I colleghi sono intervenuti immediatamente nel tentativo di liberarlo dal macchinario e di prestargli aiuto, in attesa dei soccorsi. Sul posto sono arrivati in pochi minuti i vigili del fuoco del comando di via Messina, insieme a un’auto medica del 118 di Pavia e a un’ambulanza della Croce Amica di Basiglio. Nonostante le manovre disperate per estrarlo e poi per rianimarlo, l’operaio non ce l’ha fatta.

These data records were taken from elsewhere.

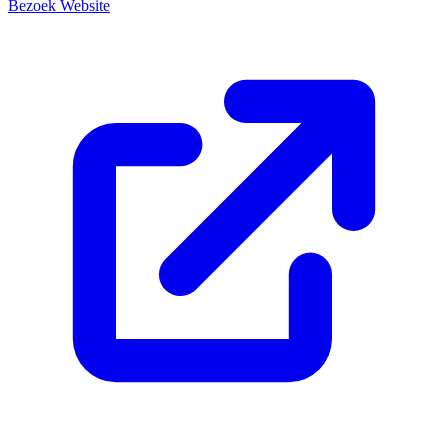
Bezoek Website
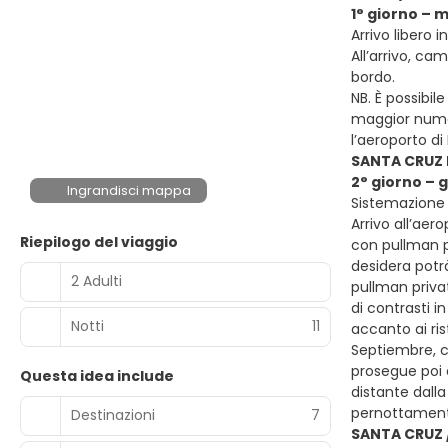
1° giorno – 
Arrivo libero 
All’arrivo, ca
bordo.
NB. È possibil
maggior numero
l’aeroporto d
SANTA CRUZ 
2° giorno – 
Ingrandisci mappa
Sistemazione p
Arrivo all’aer
Riepilogo del viaggio
con pullman pr
desidera potrà
2 Adulti
pullman privat
di contrasti i
Notti
11
accanto ai ris
Septiembre, cu
prosegue poi c
Questa idea include
distante dalla
pernottamen
Destinazioni
7
SANTA CRUZ 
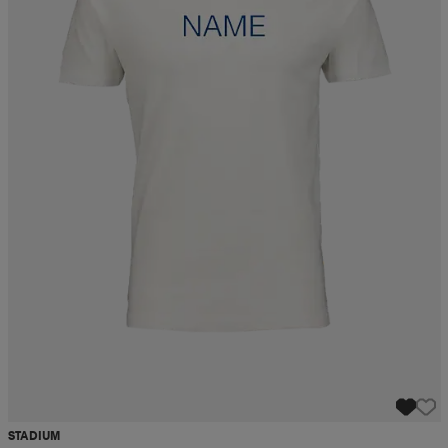
STADIUM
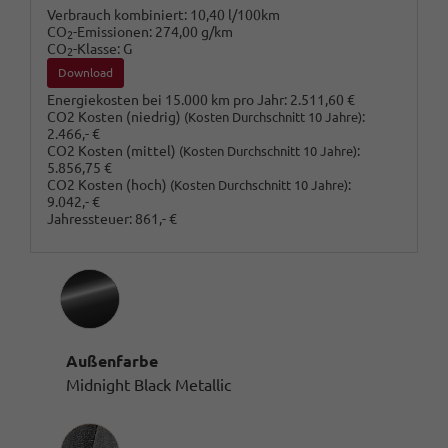
Verbrauch kombiniert:
10,40 l/100km
CO
-Emissionen:
274,00 g/km
2
CO
-Klasse:
G
2
Download
Energiekosten bei 15.000 km pro Jahr:
2.511,60 €
CO2 Kosten (niedrig)
:
(Kosten Durchschnitt 10 Jahre)
2.466,- €
CO2 Kosten (mittel)
:
(Kosten Durchschnitt 10 Jahre)
5.856,75 €
CO2 Kosten (hoch)
:
(Kosten Durchschnitt 10 Jahre)
9.042,- €
Jahressteuer:
861,- €
Außenfarbe
Midnight Black Metallic
Innenausstattung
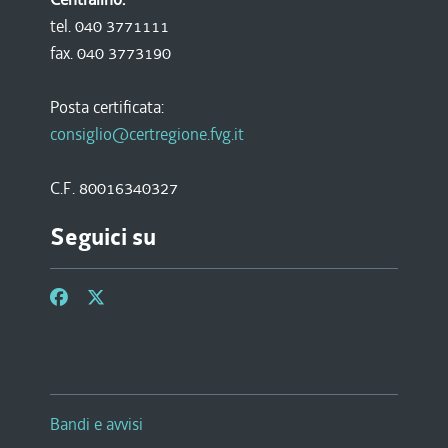
tel. 040 3771111
fax. 040 3773190
Posta certificata:
consiglio@certregione.fvg.it
C.F. 80016340327
Seguici su
Bandi e avvisi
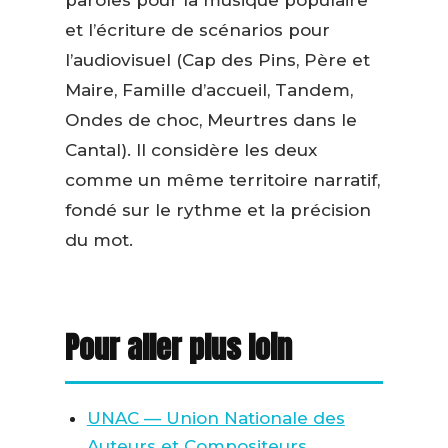
et l’écriture de scénarios pour
l’audiovisuel (Cap des Pins, Père et
Maire, Famille d’accueil, Tandem,
Ondes de choc, Meurtres dans le
Cantal). Il considère les deux
comme un même territoire narratif,
fondé sur le rythme et la précision
du mot.
Pour aller plus loin
UNAC — Union Nationale des
Auteurs et Compositeurs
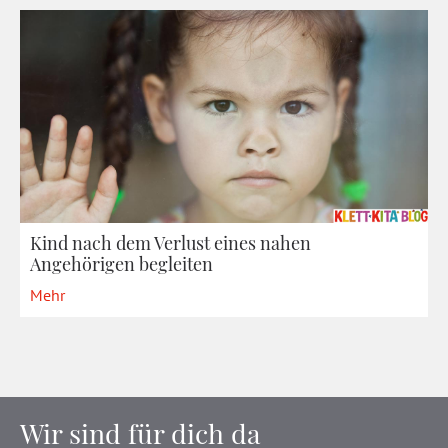
Kind nach dem Verlust eines nahen
Angehörigen begleiten
Mehr
Wir sind für dich da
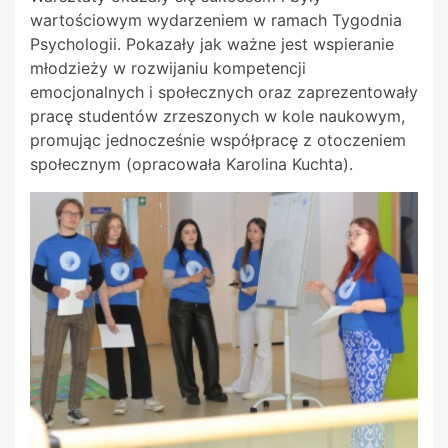
wartościowym wydarzeniem w ramach Tygodnia
Psychologii. Pokazały jak ważne jest wspieranie
młodzieży w rozwijaniu kompetencji
emocjonalnych i społecznych oraz zaprezentowały
pracę studentów zrzeszonych w kole naukowym,
promując jednocześnie współpracę z otoczeniem
społecznym (opracowała Karolina Kuchta).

👷 Un altro lavoratore coinvolto
Secondo quanto comunicaato da Areu nel grave incidente è rimasto coinvolto anche un secondo uomo, di 70 anni. Sembra si sia sentito male. Anche lui è stato soccorso dal personale sanitario
🚔 Accertamenti in corso
Sul luogo dell’infortunio hanno operato anche i carabinieri della compagnia di Abbiategrasso e i tecnici di ATS, chiamati a ricostruire con precisione la dinamica dell’accaduto e a chiarire se siano state rispettate tutte le norme di sicurezza. L’incidente ha colpito profondamente i colleghi della ditta, rimasti sconvolti dalla morte improvvisa del compagno di lavoro. La Procura aprirà un fascicolo per stabilire eventuali responsabilità, ma bisogna anche pensare che non c’è lavoro che non abbia i suoi rischi e che alle volte, anche in presenza del rispetto di tutte le norme di comportamento e di sicurezza, capita l’imponderabile, l’imprevedibile, e si trasforma in tragedia.